The majority of guardians (both family members and professionals) do their jobs well. Still, there have been instances of abuse, mismanagement of funds, alleged conflicts of interest and a lack of court oversight. Questions about whether an individual even needs a guardian also have arisen. Here’s one thing you can count on, though: AARP is playing a critical role in the fight to improve laws and enact reforms to protect vulnerable older Americans who rely on guardians and others to help them make vital decisions.
AARP’s nearly decade-long advocacy has led to reforms that include establishing standards and training for guardians, safeguarding the rights of those under guardianship, combating abuse and strengthening court oversight of guardians and conservators. Other reforms encourage judges to make guardianships a last resort and to explore, when appropriate, less restrictive alternatives. These can include limited guardianships, power of attorney agreements, advance directives or supported decision-making agreements.
AARP advocacy yields wins
AARP, through its state offices, has supported advances such as:
- Alabama’s Supreme Court issued an order creating a Commission on Adult Guardianships and Conservatorships.

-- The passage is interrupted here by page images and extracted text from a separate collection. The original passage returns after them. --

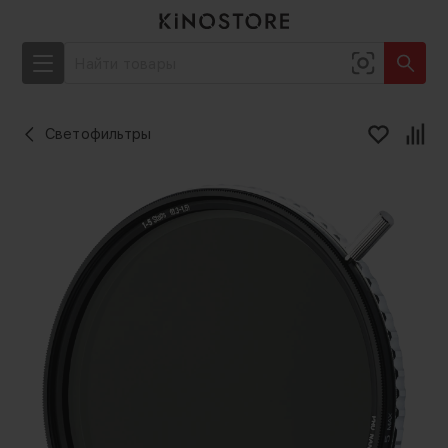
Светофильтры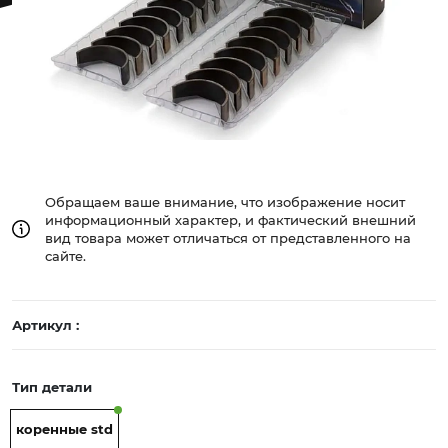
Обращаем ваше внимание, что изображение носит
информационный характер, и фактический внешний
вид товара может отличаться от представленного на
сайте.
Артикул :
Тип детали
коренные std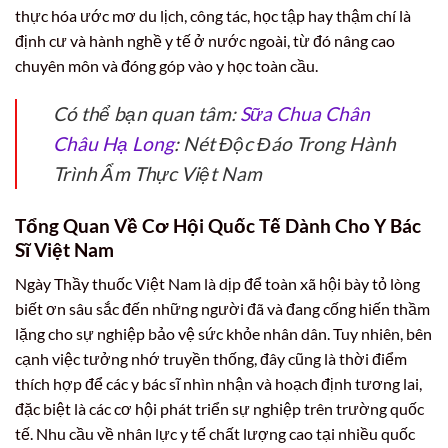
thực hóa ước mơ du lịch, công tác, học tập hay thậm chí là
định cư và hành nghề y tế ở nước ngoài, từ đó nâng cao
chuyên môn và đóng góp vào y học toàn cầu.
Có thể bạn quan tâm:
Sữa Chua Chân
Châu Hạ Long
: Nét Độc Đáo Trong Hành
Trình Ẩm Thực Việt Nam
Tổng Quan Về Cơ Hội Quốc Tế Dành Cho Y Bác
Sĩ Việt Nam
Ngày Thầy thuốc Việt Nam là dịp để toàn xã hội bày tỏ lòng
biết ơn sâu sắc đến những người đã và đang cống hiến thầm
lặng cho sự nghiệp bảo vệ sức khỏe nhân dân. Tuy nhiên, bên
cạnh việc tưởng nhớ truyền thống, đây cũng là thời điểm
thích hợp để các y bác sĩ nhìn nhận và hoạch định tương lai,
đặc biệt là các cơ hội phát triển sự nghiệp trên trường quốc
tế. Nhu cầu về nhân lực y tế chất lượng cao tại nhiều quốc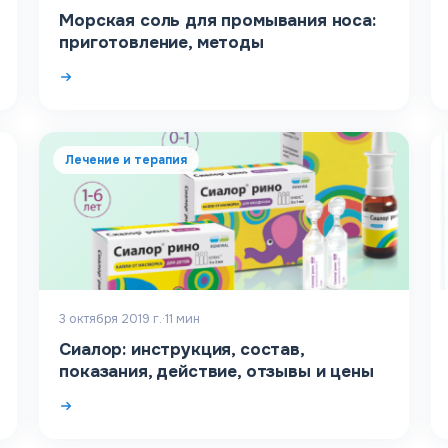
Морская соль для промывания носа:
приготовление, методы
Лечение и терапия
3 октября 2019 г.
·
11
мин
Сиалор: инструкция, состав,
показания, действие, отзывы и цены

- Colorado’s Office of Public Guardianship requires a background check for appointed guardians.
- District of Columbia’s COVID-19 response includes requiring a guardian to inform an individual’s family member of a major change in circumstances related to the pandemic.
- Montana’s judges now must consider less restrictive options before appointing a guardian.

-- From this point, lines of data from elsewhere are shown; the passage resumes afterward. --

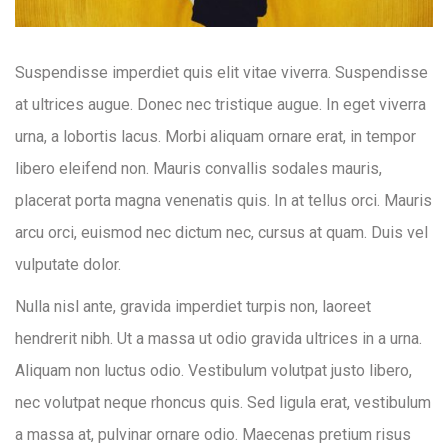
Suspendisse imperdiet quis elit vitae viverra. Suspendisse
at ultrices augue. Donec nec tristique augue. In eget viverra
urna, a lobortis lacus. Morbi aliquam ornare erat, in tempor
libero eleifend non. Mauris convallis sodales mauris,
placerat porta magna venenatis quis. In at tellus orci. Mauris
arcu orci, euismod nec dictum nec, cursus at quam. Duis vel
vulputate dolor.
Nulla nisl ante, gravida imperdiet turpis non, laoreet
hendrerit nibh. Ut a massa ut odio gravida ultrices in a urna.
Aliquam non luctus odio. Vestibulum volutpat justo libero,
nec volutpat neque rhoncus quis. Sed ligula erat, vestibulum
a massa at, pulvinar ornare odio. Maecenas pretium risus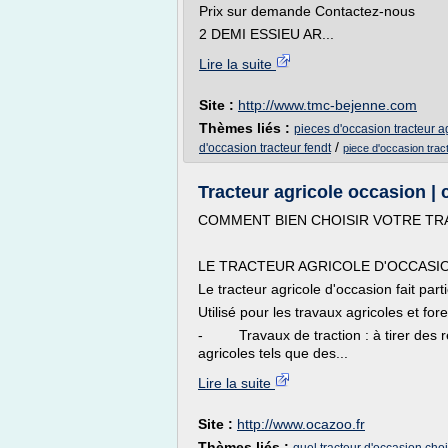
Prix sur demande Contactez-nous
2 DEMI ESSIEU AR...
Lire la suite
Site :
http://www.tmc-bejenne.com
Thèmes liés :
pieces d'occasion tracteur a
/
d'occasion tracteur fendt
piece d'occasion trac
Tracteur agricole occasion | 
COMMENT BIEN CHOISIR VOTRE TR
LE TRACTEUR AGRICOLE D'OCCASIO
Le tracteur agricole d'occasion fait part
Utilisé pour les travaux agricoles et fore
- Travaux de traction : à tirer des re
agricoles tels que des...
Lire la suite
Site :
http://www.ocazoo.fr
Thèmes liés :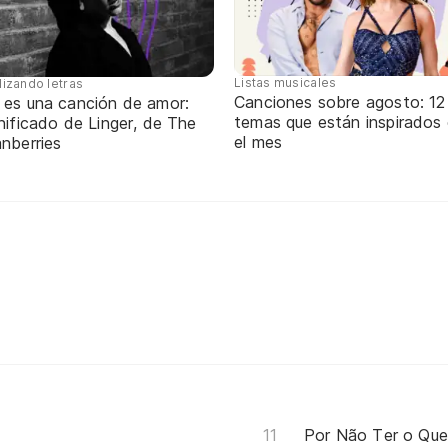
Listas musicales
lizando letras
Canciones sobre agosto: 12
 es una canción de amor:
temas que están inspirados
nificado de Linger, de The
el mes
nberries
Por Não Ter o Que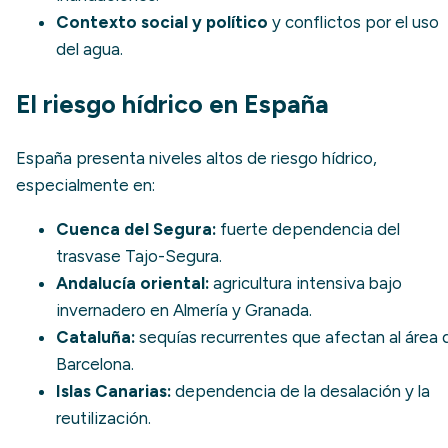
Contexto social y político
y conflictos por el uso
del agua.
El riesgo hídrico en España
España presenta niveles altos de riesgo hídrico,
especialmente en:
Cuenca del Segura:
fuerte dependencia del
trasvase Tajo-Segura.
Andalucía oriental:
agricultura intensiva bajo
invernadero en Almería y Granada.
Cataluña:
sequías recurrentes que afectan al área 
Barcelona.
Islas Canarias:
dependencia de la desalación y la
reutilización.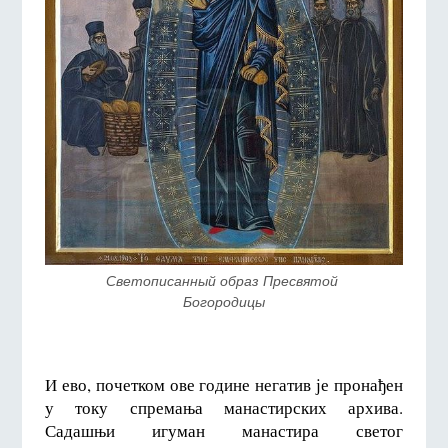
Светописанный образ Пресвятой 
Богородицы
И ево, почетком ове године негатив је пронађен
у току спремања манастирских архива.
Садашњи игуман манастира светог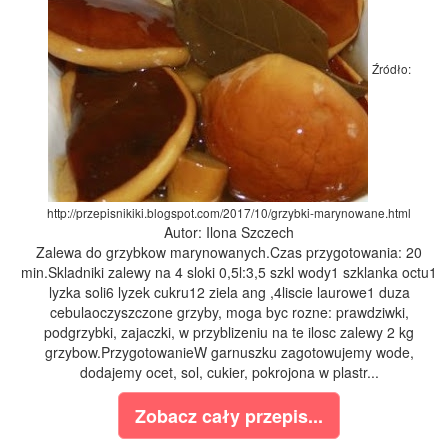
Źródło:
http://przepisnikiki.blogspot.com/2017/10/grzybki-marynowane.html
Autor: Ilona Szczech
Zalewa do grzybkow marynowanych.Czas przygotowania: 20
min.Skladniki zalewy na 4 sloki 0,5l:3,5 szkl wody1 szklanka octu1
lyzka soli6 lyzek cukru12 ziela ang ,4liscie laurowe1 duza
cebulaoczyszczone grzyby, moga byc rozne: prawdziwki,
podgrzybki, zajaczki, w przyblizeniu na te ilosc zalewy 2 kg
grzybow.PrzygotowanieW garnuszku zagotowujemy wode,
dodajemy ocet, sol, cukier, pokrojona w plastr...
Zobacz cały przepis...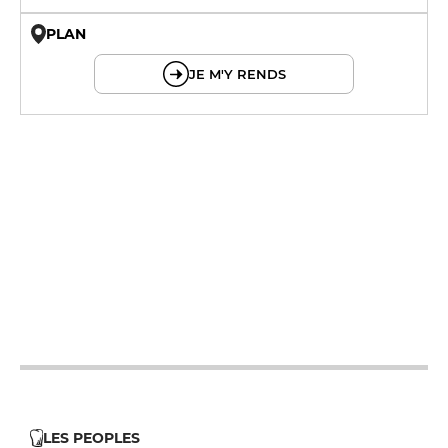
PLAN
© OpenMapTiles © OpenStreetMap
JE M'Y RENDS
12h - 22h
12h - 22h
12h - 14h
19h - 23h30
12h - 14h
19h - 23h30
12h - 14h
19h - 23h30
12h - 14h
19h - 23h30
LES PEOPLES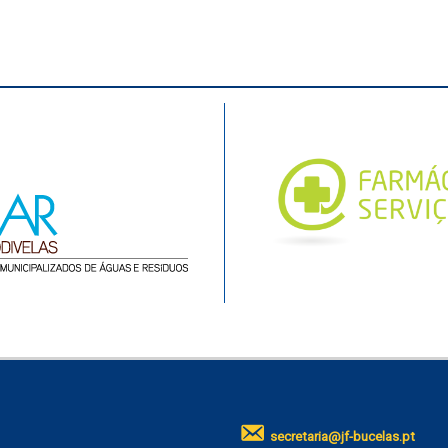
secretaria@jf-bucelas.pt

- Texas’ distinction as the first state to recognize supported decision-making agreements as an alternative to guardianship. AARP worked with another nonprofit, Texas Appleseed, to create guides in English and Spanish to help family and friends serving as supporters to understand their roles under the law.

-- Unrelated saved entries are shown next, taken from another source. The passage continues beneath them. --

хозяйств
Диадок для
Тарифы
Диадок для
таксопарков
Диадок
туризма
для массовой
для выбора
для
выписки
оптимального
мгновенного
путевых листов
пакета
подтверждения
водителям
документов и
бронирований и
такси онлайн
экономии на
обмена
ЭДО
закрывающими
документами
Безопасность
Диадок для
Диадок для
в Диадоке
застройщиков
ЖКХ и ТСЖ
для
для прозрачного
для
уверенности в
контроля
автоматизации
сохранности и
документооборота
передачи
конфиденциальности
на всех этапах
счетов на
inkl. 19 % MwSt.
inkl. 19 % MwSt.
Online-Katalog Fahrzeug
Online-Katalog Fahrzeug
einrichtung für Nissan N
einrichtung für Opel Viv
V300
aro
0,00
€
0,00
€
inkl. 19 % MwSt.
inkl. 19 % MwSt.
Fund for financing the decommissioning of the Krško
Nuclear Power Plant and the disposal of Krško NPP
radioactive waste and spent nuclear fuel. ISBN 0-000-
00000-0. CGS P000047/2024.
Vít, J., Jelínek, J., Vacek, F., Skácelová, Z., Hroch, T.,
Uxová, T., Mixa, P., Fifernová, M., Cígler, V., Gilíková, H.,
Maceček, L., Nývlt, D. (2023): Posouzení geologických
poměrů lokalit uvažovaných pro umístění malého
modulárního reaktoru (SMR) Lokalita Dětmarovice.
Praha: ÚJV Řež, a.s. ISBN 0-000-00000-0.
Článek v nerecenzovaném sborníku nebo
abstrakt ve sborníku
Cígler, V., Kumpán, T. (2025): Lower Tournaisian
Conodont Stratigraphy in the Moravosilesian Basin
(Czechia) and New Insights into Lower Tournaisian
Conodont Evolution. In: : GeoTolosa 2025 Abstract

Importantly, AARP was a key voice in the drafting of a new uniform act on guardianship aimed at updating state laws to address critical issues, including requiring a judge to explore other options before appointing a guardian and making guardianship a last resort. The measure has been enacted in its entirety in Maine and Washington and partially in Iowa, Nevada, New Mexico, Minnesota, Mississippi and South Carolina.
More work ahead
“AARP’s advocacy was a crucial component to the enactment of many new reforms across the country to update and strengthen outdated guardianship laws and standards,” says Diana Noel, director of family and caregiving in government affairs at AARP. “While we have made great progress, there is still more to do, and we look forward to continuing our work on this important issue.”
Guardianship laws vary by state. In May 2021, AARP joined 125 advocates, family guardians, judges, lawyers, scholars and other stakeholders at the Fourth National Guardianship Summit, to discuss the country’s adult guardianship system, with dual goals: maximizing autonomy and ensuring accountability. Summit delegates approved 22 recommendations for reforms that can help states make improvements.
AARP recognizes that guardianship reform means more than updating state laws; it requires working with state courts and other stakeholders to improve the day-to-day practice of guardianship. That’s where Working Interdisciplinary Networks of Guardianship Stakeholders (WINGS) come in. More than half of states have these or similar working groups. AARP is proud to have a seat at the table with these organizations, including Oregon WINGS, which states: “By combining the efforts of all stakeholders, we can improve judicial processes, better protect individual rights, and promote fiduciary standards and guardian accountability.”
AARP shares those aims, which align perfectly with its bedrock principles: empowering people to choose how they live as they age and to lead their best lives possible.